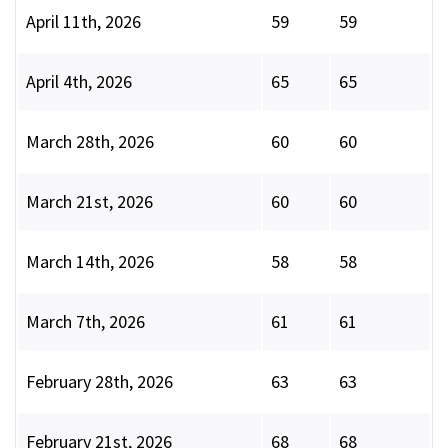
April 11th, 2026
59
59
April 4th, 2026
65
65
March 28th, 2026
60
60
March 21st, 2026
60
60
March 14th, 2026
58
58
March 7th, 2026
61
61
February 28th, 2026
63
63
February 21st, 2026
68
68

****************

Goal of the exercise ▸
Output nothing but the lines from the one containing "March 7th, 2026" through the last line of the data, exactly as they stand.

Answer to this task ▸
March 7th, 2026
61
61
February 28th, 2026
63
63
February 21st, 2026
68
68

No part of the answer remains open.